Find every reference to a penis or a snake you can find, including even the old board-game snakes and ladders, and the cry of “Me spotted dick!” and loosely wrap a British Isles mythos around it. And film it like an overlong episode of Dr. Who and there you go.

Hugh Grant, no less, is an umpteenth generation descendant of the famous hero who once slew the dragon, but apparently, despite the slaying and a yearly festival with impressive toothy puppets nipping at the backsides of fair damsels, something foul still permeates the aristocratic cellars.

This film is carried on the sometimes sexy sometimes kooky efforts of one Amanda Donahoe (The Madness of King George, and something with Jim Carey) as she clumsily impersonates a snake, at one point even rising out of a basket to some music, and lounging around barely dressed in some BDSM gear. Her big dramatic eyes and soft chipmunk cheeks belie a terrible secret. She’s a devotee of the White Worm (Wurm or Dragon)! And dedicated to catching prey to toss into the monster’s pit. Of this, we don’t really get enough, it’s mostly insinuated (how about that for a snaky word?). And one will guffaw at the over-sized fangs her cute little face is equipped with in the kill moment, more like lair of the white walrus.

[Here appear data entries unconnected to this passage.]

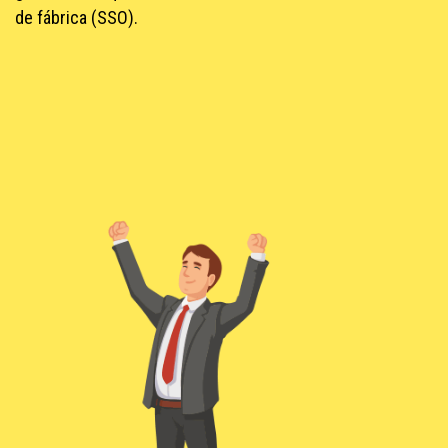
de fábrica (SSO).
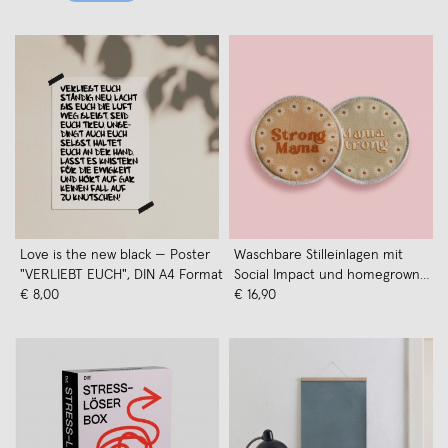
Love is the new black — Poster
Waschbare Stilleinlagen mit
"VERLIEBT EUCH", DIN A4 Format
Social Impact und homegrown
€ 8,00
Design von moodie x Strong
€ 16,90
Mama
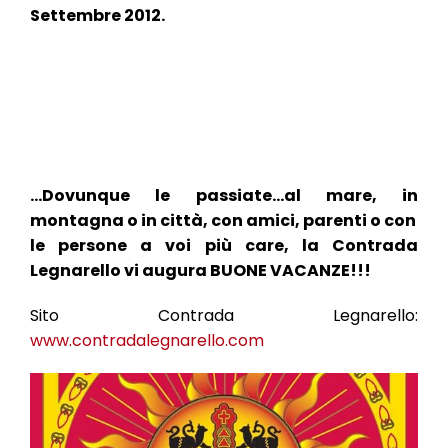
l
Settembre 2012.
e
…Dovunque le passiate…al mare, in
montagna o in città, con amici, parenti o con
le persone a voi più care, la Contrada
Legnarello vi augura BUONE VACANZE!!!
Sito Contrada Legnarello:
www.contradalegnarello.com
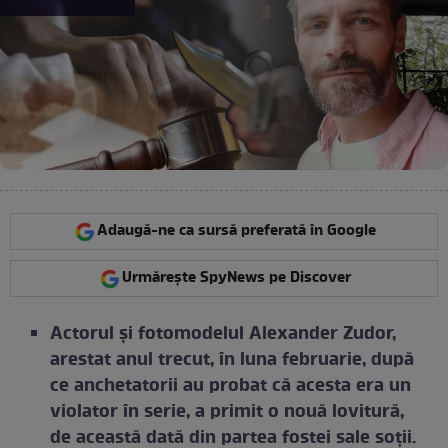
Adaugă-ne ca sursă preferată în Google
Urmărește SpyNews pe Discover
Actorul și fotomodelul Alexander Zudor,
arestat anul trecut, în luna februarie, după
ce anchetatorii au probat că acesta era un
violator în serie, a primit o nouă lovitură,
de această dată din partea fostei sale soții.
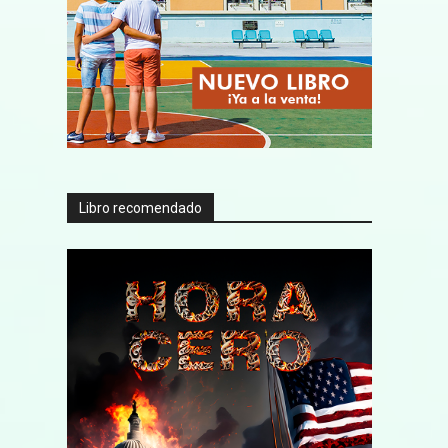
Libro recomendado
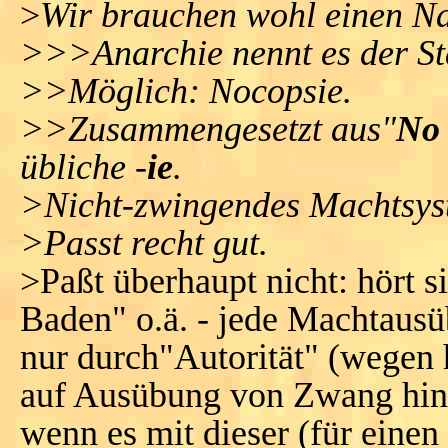
>
Wir brauchen wohl einen Na
>>>Anarchie nennt es der Sta
>>Möglich: Nocopsie.
>>Zusammengesetzt aus"
No
übliche -
ie
.
>Nicht-zwingendes Machtsys
>Passt recht gut.
>Paßt überhaupt nicht: hört 
Baden" o.ä. - jede Machtausü
nur durch"Autorität" (wegen h
auf Ausübung von Zwang hina
wenn es mit dieser (für einen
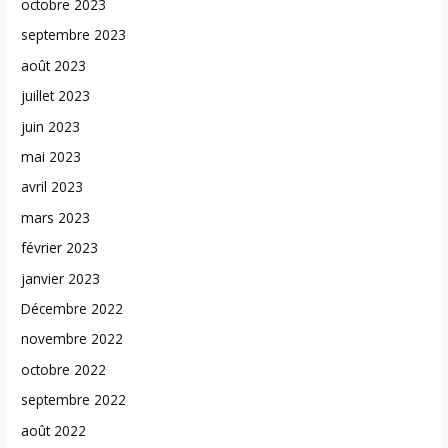
octobre 2023
septembre 2023
août 2023
juillet 2023
juin 2023
mai 2023
avril 2023
mars 2023
février 2023
janvier 2023
Décembre 2022
novembre 2022
octobre 2022
septembre 2022
août 2022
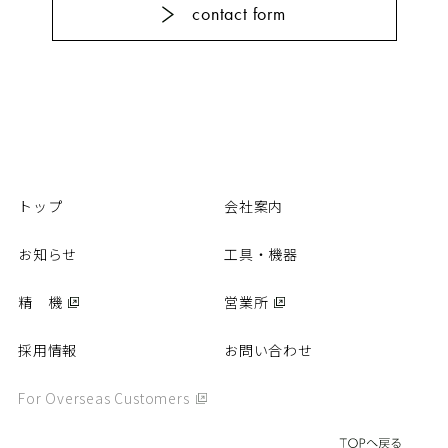
contact form
カタログ
動画
パーツリスト
商品Q&A
取扱説明書
精 機
トップ
会社案内
お知らせ
工具・機器
営業所
精 機
営業所
採用情報
採用情報
お問い合わせ
お問い合わせ
個人情報保護方針
For Overseas Customers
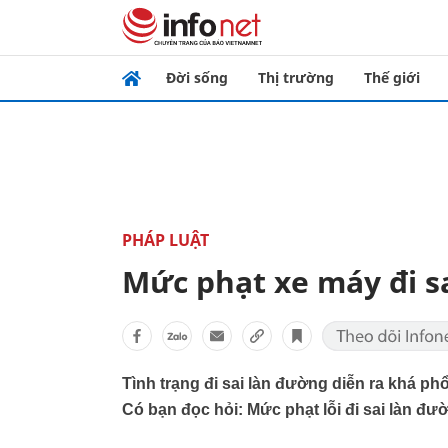
Đời sống
Thị trường
Thế giới
PHÁP LUẬT
Mức phạt xe máy đi s
Tình trạng đi sai làn đường diễn ra khá ph
Có bạn đọc hỏi: Mức phạt lỗi đi sai làn đư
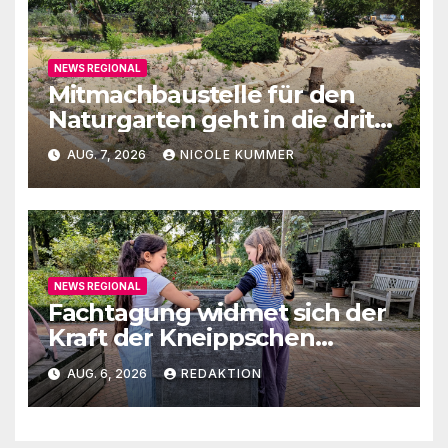
NEWS REGIONAL
Mitmachbaustelle für den
Naturgarten geht in die dritte
Runde
AUG. 7, 2026
NICOLE KUMMER
NEWS REGIONAL
Fachtagung widmet sich der
Kraft der Kneippschen
Elemente
AUG. 6, 2026
REDAKTION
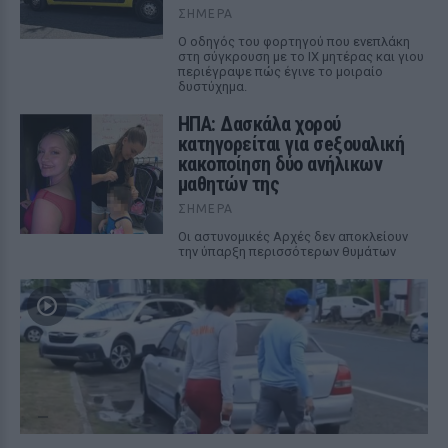
ΣΉΜΕΡΑ
Ο οδηγός του φορτηγού που ενεπλάκη
στη σύγκρουση με το ΙΧ μητέρας και γιου
περιέγραψε πώς έγινε το μοιραίο
δυστύχημα.
ΗΠΑ: Δασκάλα χορού
κατηγορείται για σeξουαλική
κακοποίηση δύο ανήλικων
μαθητών της
ΣΉΜΕΡΑ
Οι αστυνομικές Αρχές δεν αποκλείουν
την ύπαρξη περισσότερων θυμάτων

Most of the jumpy gruesome scare stuff is reserved for these inserted and much manipulated “dream” or “hallucination” sequences that are garishly colored and very short, because if you actually looked at them for longer than a second or two there’s really not much going on. A lady stroking a snake, a very poorly rendered puppet threatening a version of Jesus on the cross, a bit of swami dancing . . . and so on.

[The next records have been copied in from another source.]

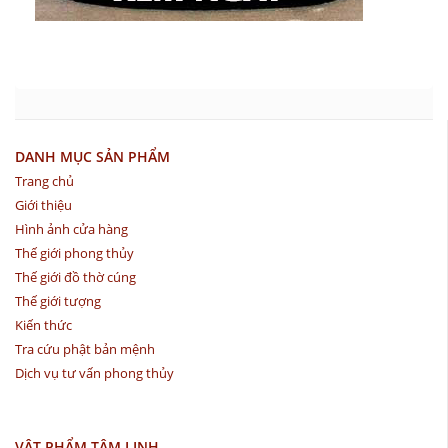
DANH MỤC SẢN PHẨM
Trang chủ
Giới thiệu
Hình ảnh cửa hàng
Thế giới phong thủy
Thế giới đồ thờ cúng
Thế giới tượng
Kiến thức
Tra cứu phật bản mệnh
Dịch vụ tư vấn phong thủy
VẬT PHẨM TÂM LINH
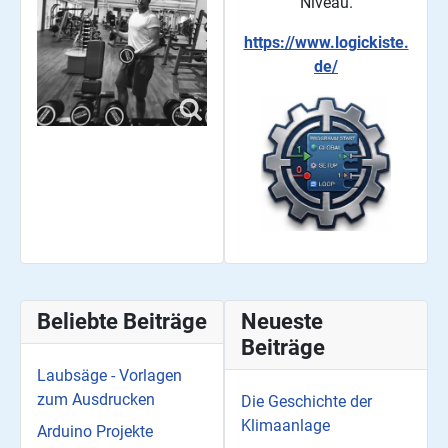
Niveau.
https://www.logickiste.
de/
Beliebte Beiträge
Neueste
Beiträge
Laubsäge - Vorlagen
zum Ausdrucken
Die Geschichte der
Klimaanlage
Arduino Projekte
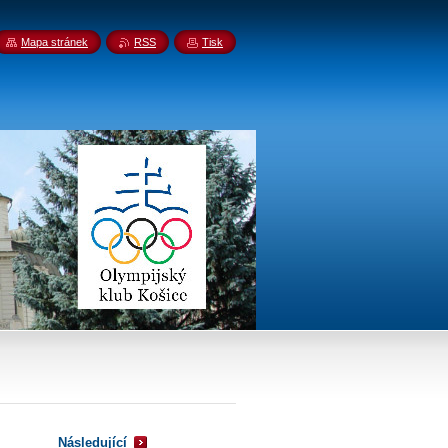
Mapa stránek
RSS
Tisk
Následující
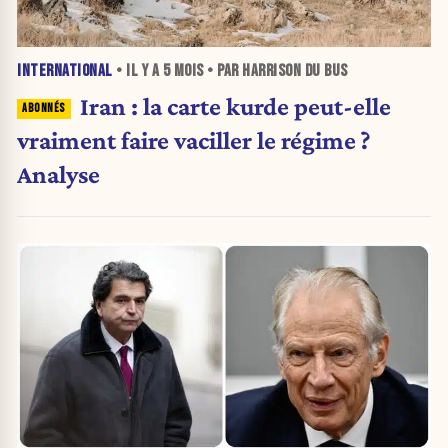
INTERNATIONAL
• IL Y A
5 MOIS
• PAR HARRISON DU BUS
Iran : la carte kurde peut-elle
vraiment faire vaciller le régime ?
Analyse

I remember loving this film when I saw it way back, finally getting a VHS rental. I was looking forward to it as I’d seen a few stills from it in a movie magazine I was partial to (Cinefantastique or Fangoria or something) and I was rather ready to enjoy it. This time around, while there are some fun and original moments, and an interesting collage of information (childlike backyard Paleontology, Roman rulers, pagan festivals, Wickerman-ish stiff locals) the ultimate effect has a Werewolf In London feel to it, meaning, it’s gore + funny. Or perhaps it just hasn’t aged well.

Of course, the baddie gets hers in the end, and I love her all the more for her dedicated performance in this mishmash of horror and laughs.

This one costs you four bucks on Prime.